Foreign policy expert Ahto Lobjakas says NATO’s next secretary general, Jens Stoltenberg, will focus more on behind-the-scenes diplomacy. In contrast, Lobjakas said, his two predecessors Jaap de Hoop Scheffer and Anders Fogh Rasmussen too often seemed to focus on public appearances.
Lobjakas told uudised.err.ee on Friday that naming former Norwegian prime minister Stoltenberg as the next secretary general could be seen as a nod to Nordic countries Sweden and Finland that are not members but have close ties with the alliance.
“Stoltenberg’s name was on the report on enhancing regional defense co-operation, commissioned by the foreign ministers of five Nordic countries in 2008. It could be assumed that if Finland and Sweden are ever going to join NATO - and the public opinion is becoming positive towards the option - a Norwegian secretary general would be an almost ideal mediator,” Lobjakas said.

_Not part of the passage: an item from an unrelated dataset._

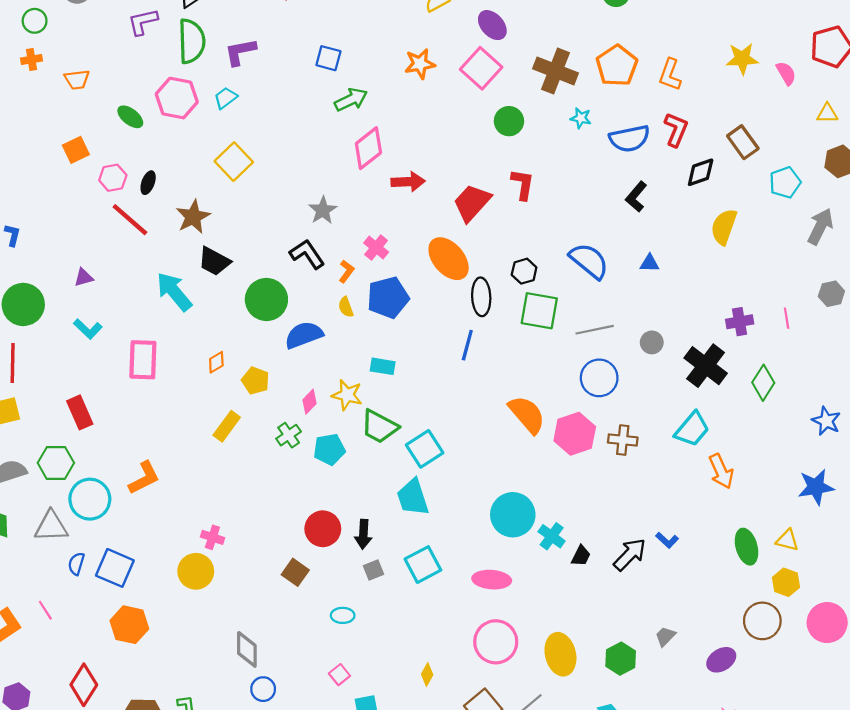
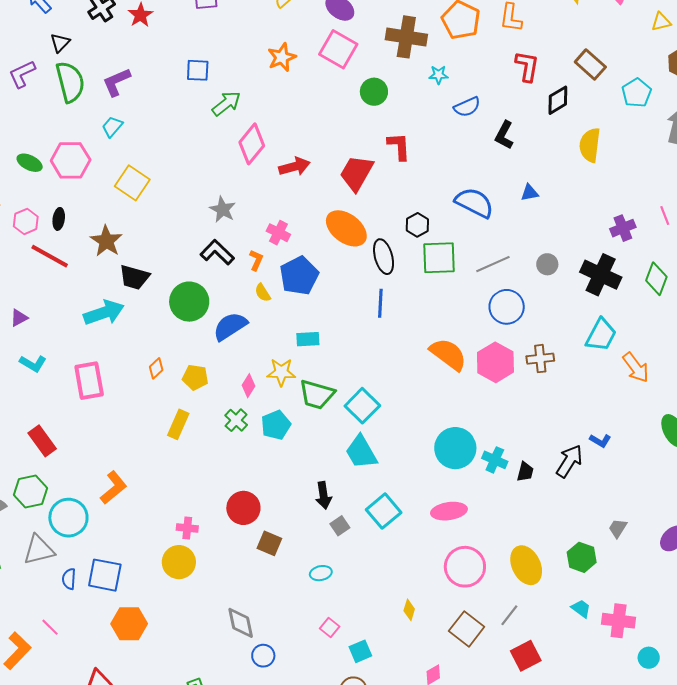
pink hexagon: (177, 98) -> (71, 160), moved
blue semicircle: (629, 139) -> (467, 107), moved, size x0.7
cyan arrow: (174, 292) -> (104, 313), turned 123
red circle: (323, 529) -> (243, 508), moved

He added that enhanced defense co-operation between Nordic NATO members and Nordic non-members is one of the most important national interests of Estonia.

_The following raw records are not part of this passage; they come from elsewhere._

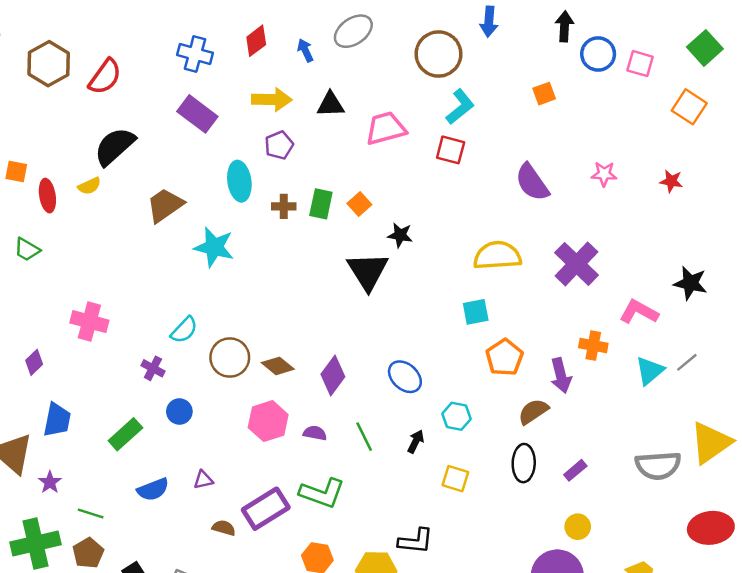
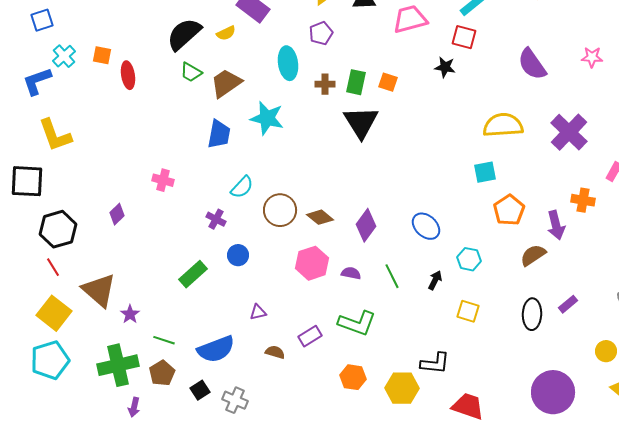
yellow semicircle: (89, 186) -> (226, 33), moved
orange square: (359, 204) -> (388, 82), turned -30
black star: (400, 235) -> (445, 67), moved
green trapezoid: (27, 250) -> (191, 72), moved
black triangle: (368, 271) -> (361, 122), moved
pink cross: (89, 322) -> (163, 180), size x0.7
blue trapezoid: (57, 420) -> (219, 134), moved
black ellipse: (524, 463) -> (532, 314), moved
blue semicircle: (153, 489) -> (216, 349), moved, size x1.4
purple rectangle: (266, 509) -> (310, 336), size x0.6
yellow circle: (578, 527) -> (606, 351), moved

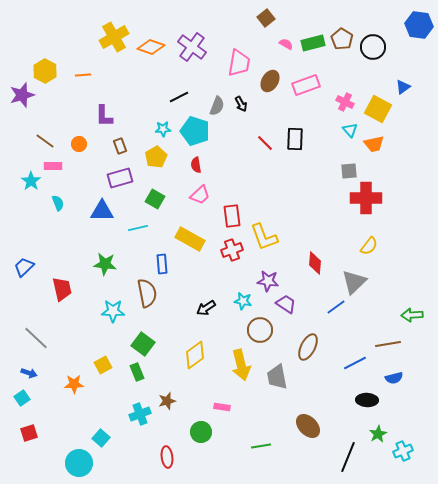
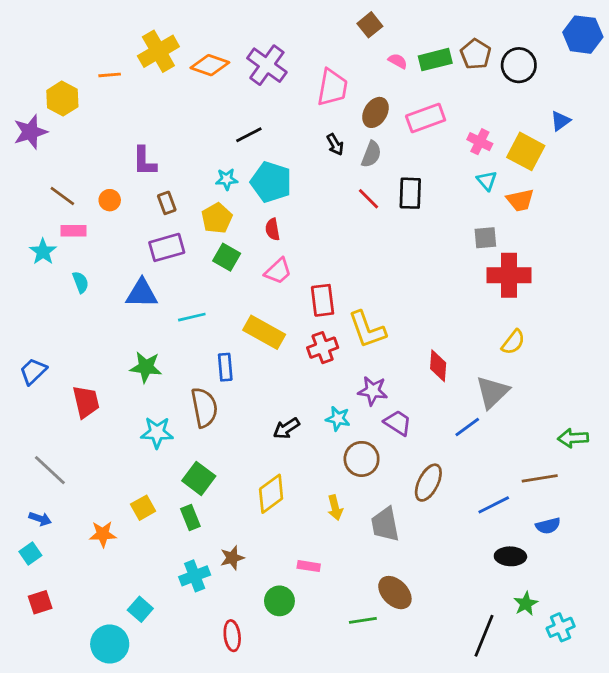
orange line: (83, 75) -> (110, 75), moved
gray semicircle: (217, 106) -> (371, 154), moved
green square: (155, 199) -> (227, 257), moved
yellow arrow: (241, 365) -> (335, 508), size x0.6
brown ellipse: (308, 426) -> (395, 593), moved

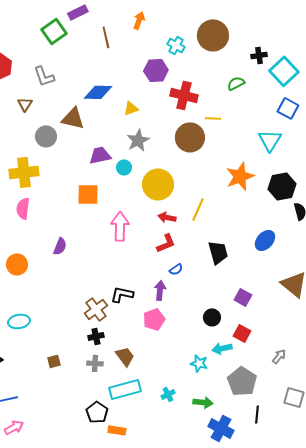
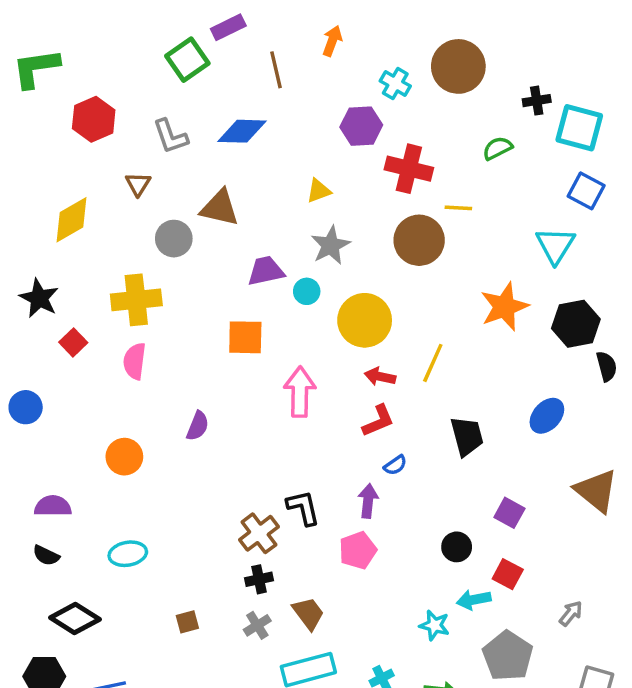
cyan square: (284, 71) -> (579, 128), turned -32
blue diamond: (98, 92) -> (242, 131), moved
black L-shape: (122, 294) -> (303, 508), turned 65
gray cross: (95, 363) -> (257, 625), turned -35

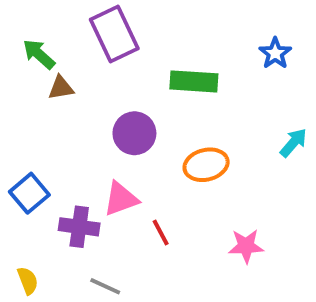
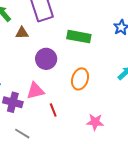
brown triangle: (61, 88) -> (22, 33), moved
orange ellipse: (206, 165) -> (80, 79), turned -65

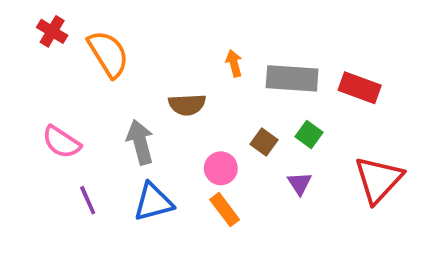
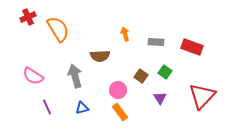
red cross: (52, 31) -> (28, 17), turned 35
gray rectangle: (292, 78) -> (156, 42), size x0.6
blue triangle: (153, 202) -> (82, 108), size x0.6

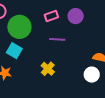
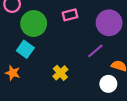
purple circle: (76, 16) -> (109, 23), moved, size x1.5
purple line: (57, 39) -> (95, 51), moved, turned -49

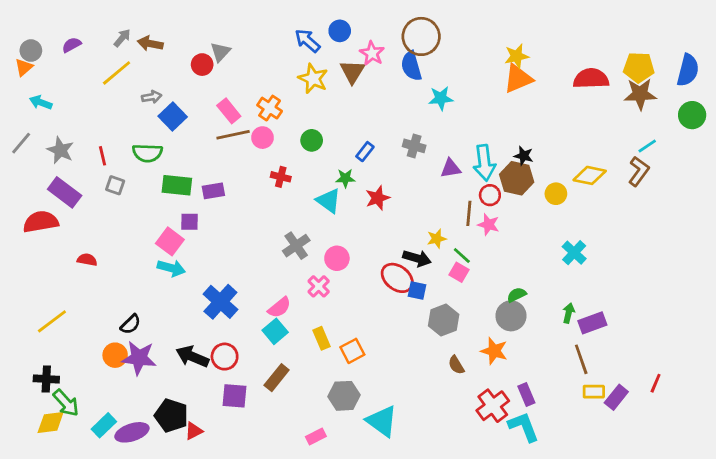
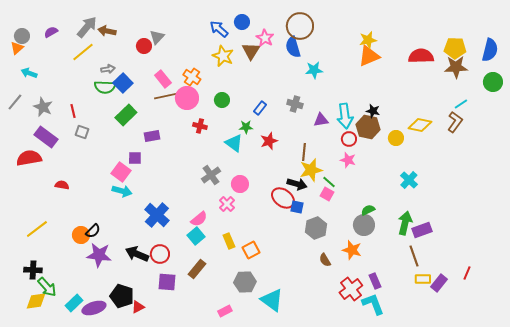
gray arrow: (122, 38) -> (87, 27), size x1.6
pink circle: (263, 138) -> (187, 98), size x1.5
green semicircle: (147, 153) -> (105, 87), moved
green rectangle: (177, 185) -> (126, 115), moved, turned -50
brown line: (469, 213) -> (304, 152), moved
yellow star: (437, 239) -> (311, 170), size x1.6
green arrow: (569, 313) -> (405, 223), size x1.6
orange circle: (115, 355) -> (81, 235), moved

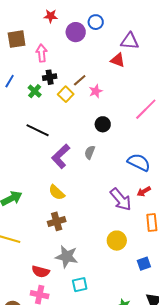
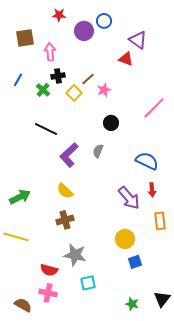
purple triangle: (130, 41) -> (138, 40), turned 30
red arrow: (144, 191) -> (152, 190), turned -64
blue square: (144, 264) -> (135, 262), moved

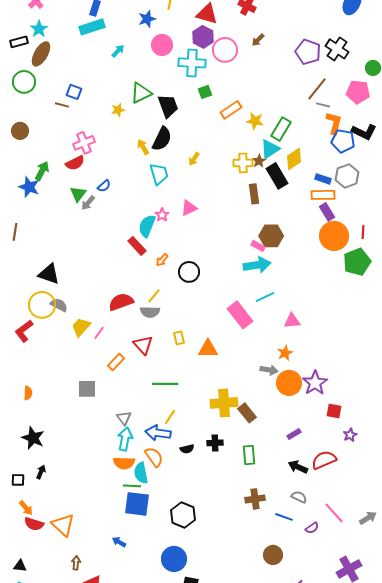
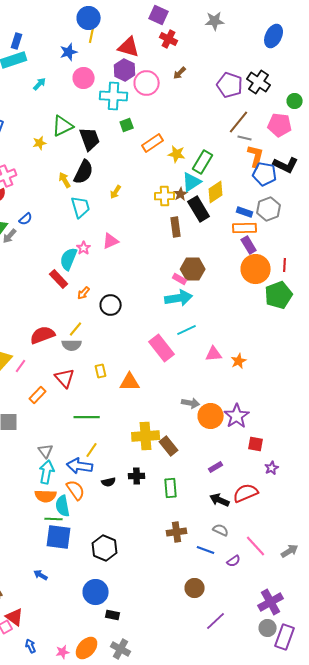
orange star: (285, 353) -> (239, 361), moved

“One could say that Stoltenberg is the closest thing to an Eastern European secretary general of NATO - Polish foreign minister Radoslaw Sikorski would have been it,” Lobjakas said.
He also highlighted the fact that Norway shares a border with Russia and is also an Arctic country - a region where NATO’s interest also clashes with Russia.
According to Lobjakas, Stoltenberg continues the tradition of the secretary general having experience as prime minister - Stoltenberg successfully headed the Norwegian government for 10 years.
“His main role is to offer diplomatic leadership to the alliance, but the last two secretaries have put a somewhat narcissistic emphasis on the public side of this diplomacy at the expense of behind-the-scenes diplomacy. Perhaps the fact that Rasmussen’s successor was named already six months before his term ends indicates a certain discontenct with him,” Lobjakas said.